Last week, I weighed in on the EPA’s recently proposed carbon regulations for existing power plants in The Atlanta Journal Constitution. Here are some excerpts:
EPA’s proposal represents one of the largest regulatory efforts in our nation’s history, fundamentally altering the way we power our homes and business. Georgia has traditionally relied on a diverse electricity portfolio drawing roughly one-third of its power each from coal, natural gas and nuclear. This diversity helps contribute to better reliability and more stable electricity prices. EPA’s proposal, however, would force Georgia to turn away from this sound approach.
Under EPA’s proposal, Georgia would be required to reduce the carbon emissions rates of its electric plants by 44 percent – the sixth-largest emissions reduction requirement of any state. EPA assumes Georgia can accomplish this by reducing its electricity from coal by 34 percent; increasing electricity from non-hydro renewable energy sources by more than 200 percent; and reducing consumers’ electricity use by more than 10 percent. These assumptions are unrealistic at best and unachievable at worst.

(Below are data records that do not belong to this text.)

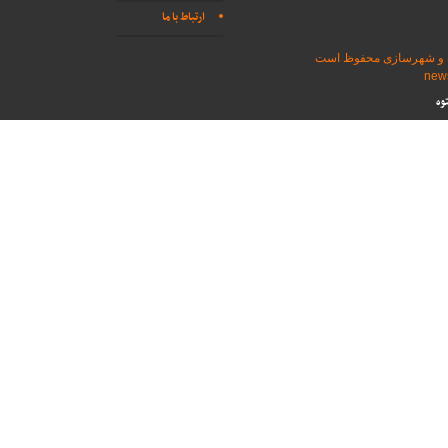
ارتباط با ما
اه و شهرسازی محفوظ است
وه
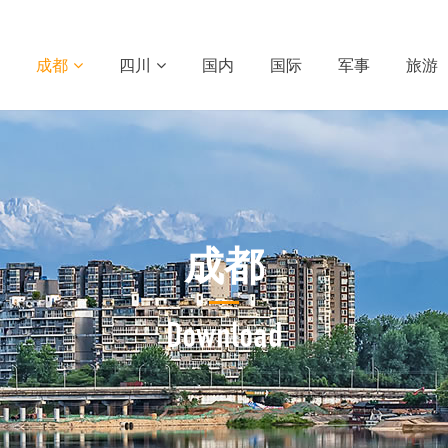
成都
四川
国内
国际
军事
旅游
成都
Download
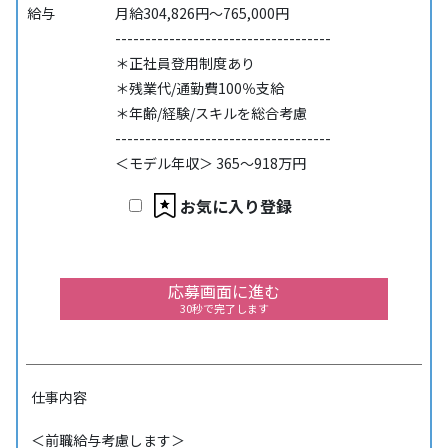
給与
月給304,826円～765,000円
------------------------------------
＊正社員登用制度あり
＊残業代/通勤費100％支給
＊年齢/経験/スキルを総合考慮
------------------------------------
＜モデル年収＞ 365～918万円
お気に入り登録
応募画面に進む
30秒で完了します
仕事内容
＜前職給与考慮します＞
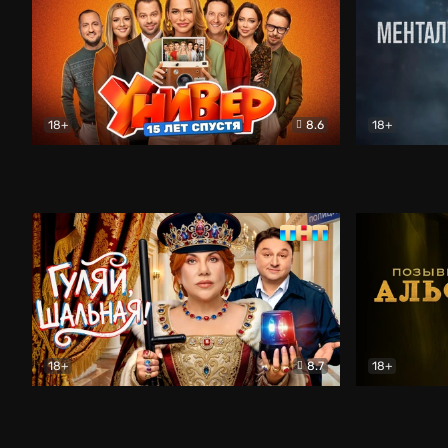
18+
8.6
18+
Универ. 15 лет спустя
Комедия
Менталист
18+
8.7
18+
Гуляй, шальная!
Комедия
Позывной 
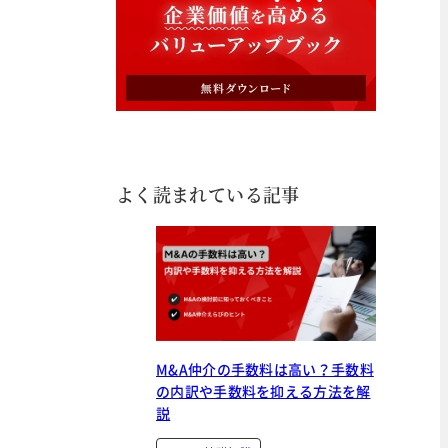
よく読まれている記事
M&A仲介の手数料は高い？手数料
の内訳や手数料を抑える方法を解
説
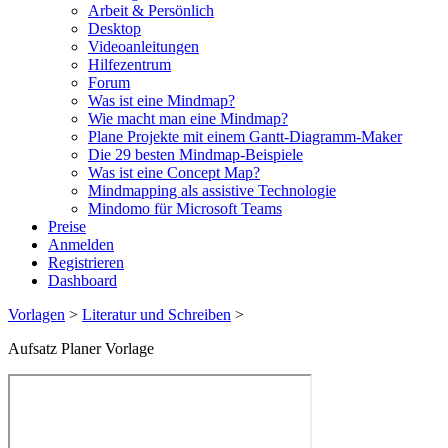
Arbeit & Persönlich
Desktop
Videoanleitungen
Hilfezentrum
Forum
Was ist eine Mindmap?
Wie macht man eine Mindmap?
Plane Projekte mit einem Gantt-Diagramm-Maker
Die 29 besten Mindmap-Beispiele
Was ist eine Concept Map?
Mindmapping als assistive Technologie
Mindomo für Microsoft Teams
Preise
Anmelden
Registrieren
Dashboard
Vorlagen
>
Literatur und Schreiben
>
Aufsatz Planer Vorlage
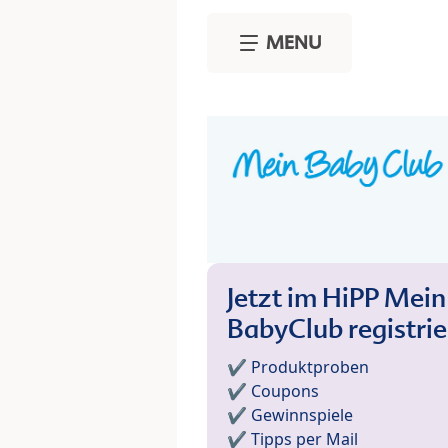
Skip to main content
MENU
Jetzt im HiPP Mein
BabyClub registri
✔️ Produktproben
✔️ Coupons
✔️ Gewinnspiele
✔️ Tipps per Mail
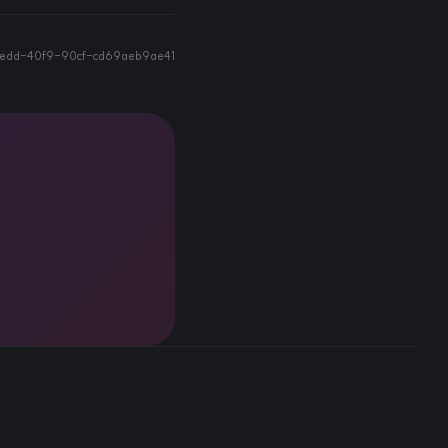
edd-40f9-90cf-cd69aeb9ae41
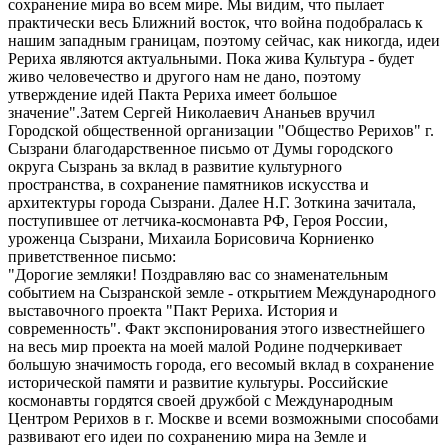
сохранение мира во всем мире. Мы видим, что пылает
практически весь Ближний восток, что война подобралась к
нашим западным границам, поэтому сейчас, как никогда, идеи
Рериха являются актуальными. Пока жива Культура - будет
живо человечество и другого нам не дано, поэтому
утверждение идей Пакта Рериха имеет большое
значение".Затем Сергей Николаевич Ананьев вручил
Городской общественной организации "Общество Рерихов" г.
Сызрани благодарственное письмо от Думы городского
округа Сызрань за вклад в развитие культурного
пространства, в сохранение памятников искусства и
архитектуры города Сызрани. Далее Н.Г. Зоткина зачитала,
поступившее от летчика-космонавта РФ, Героя России,
уроженца Сызрани, Михаила Борисовича Корниенко
приветственное письмо:
"Дорогие земляки! Поздравляю вас со знаменательным
событием на Сызранской земле - открытием Международного
выставочного проекта "Пакт Рериха. История и
современность". Факт экспонирования этого известнейшего
на весь мир проекта на моей малой Родине подчеркивает
большую значимость города, его весомый вклад в сохранение
исторической памяти и развитие культуры. Российские
космонавты гордятся своей дружбой с Международным
Центром Рерихов в г. Москве и всеми возможными способами
развивают его идеи по сохранению мира на Земле и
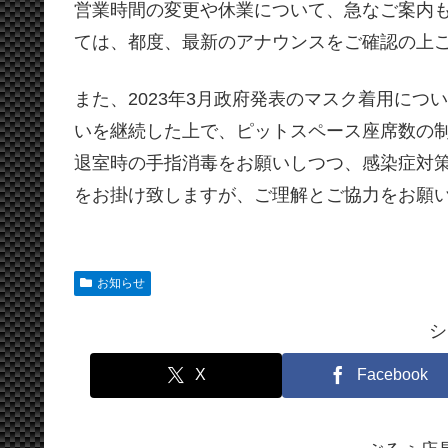
営業時間の変更や休業について、急なご案内
ては、都度、最新のアナウンスをご確認の上
また、2023年3月政府発表のマスク着用に
いを継続した上で、ピットスペース座席数の
退室時の手指消毒をお願いしつつ、感染症対
をお掛け致しますが、ご理解とご協力をお願
お知らせ
シ
X
Facebook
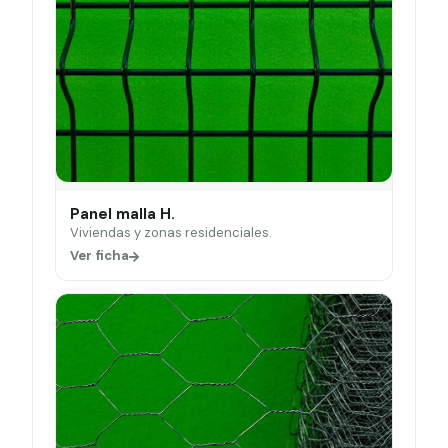
Panel malla H.
Viviendas y zonas residenciales.
Ver ficha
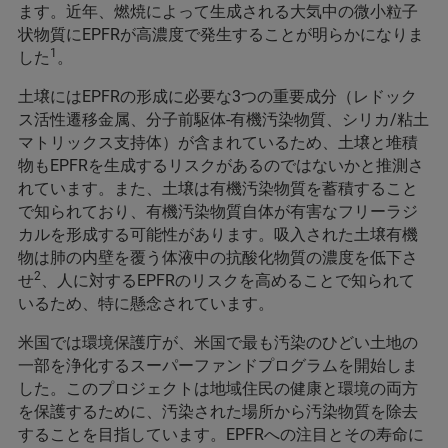
ます。近年、燃焼によって生成される大気中の微小粒子
状物質にEPFRが高濃度で発生することが明らかになりま
1
した
。
土壌にはEPFRの形成に必要な3つの重要成分（レドック
ス活性遷移金属、分子前駆体-有機汚染物質、シリカ/粘土
マトリックス支持体）が含まれているため、土壌と堆積
物もEPFRを生成するリスクがあるのではないかと推測さ
れています。また、土壌は有機汚染物質を蓄積すること
で知られており、有機汚染物質自体が有害なフリーラジ
カルを形成する可能性があります。吸入された土壌有機
物は肺の内壁を覆う体液中の抗酸化物質の濃度を低下さ
2
せ
、人に対するEPFRのリスクを高めることで知られて
いるため、特に懸念されています。
米国では環境保護庁が、米国で最も汚染のひどい土地の
一部を浄化するスーパーファンドプログラムを開始しま
した。このプロジェクトは地域住民の健康と環境の両方
を保護するために、汚染された場所から汚染物質を除去
することを目指しています。EPFRへの注目とその寿命に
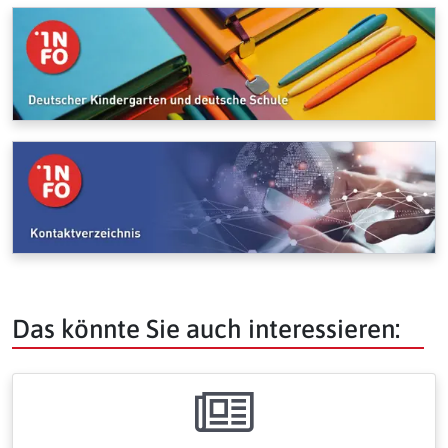
Das könnte Sie auch interessieren:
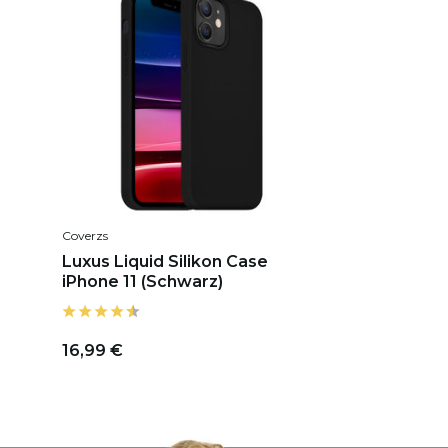
Coverzs
Luxus Liquid Silikon Case
iPhone 11 (Schwarz)
16,99 €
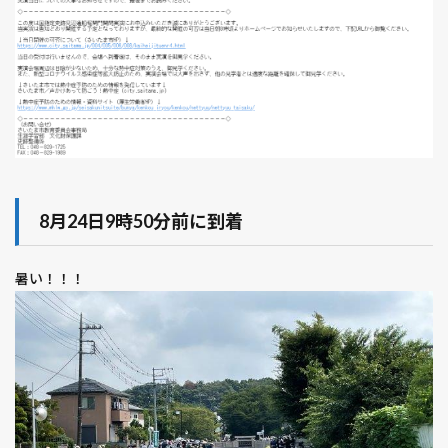
8月24日9時50分前に到着
暑い！！！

EPA acknowledges that its plan would increase electricity rates but the plan, released just last month, is more than 1,600 pages long so its impacts are still being studied. The Natural Resources Defense Council (NRDC), however, issued a model plan that EPA lifted heavily from to shape their own proposal.
What is already clear about EPA’s proposal is that it will hurt many states, businesses and workers. Unfortunately, there has been little time to fully analyze the proposal. As a first step, the EPA should extend their comment period, add more public hearings, and include opportunities for stakeholders to ask questions.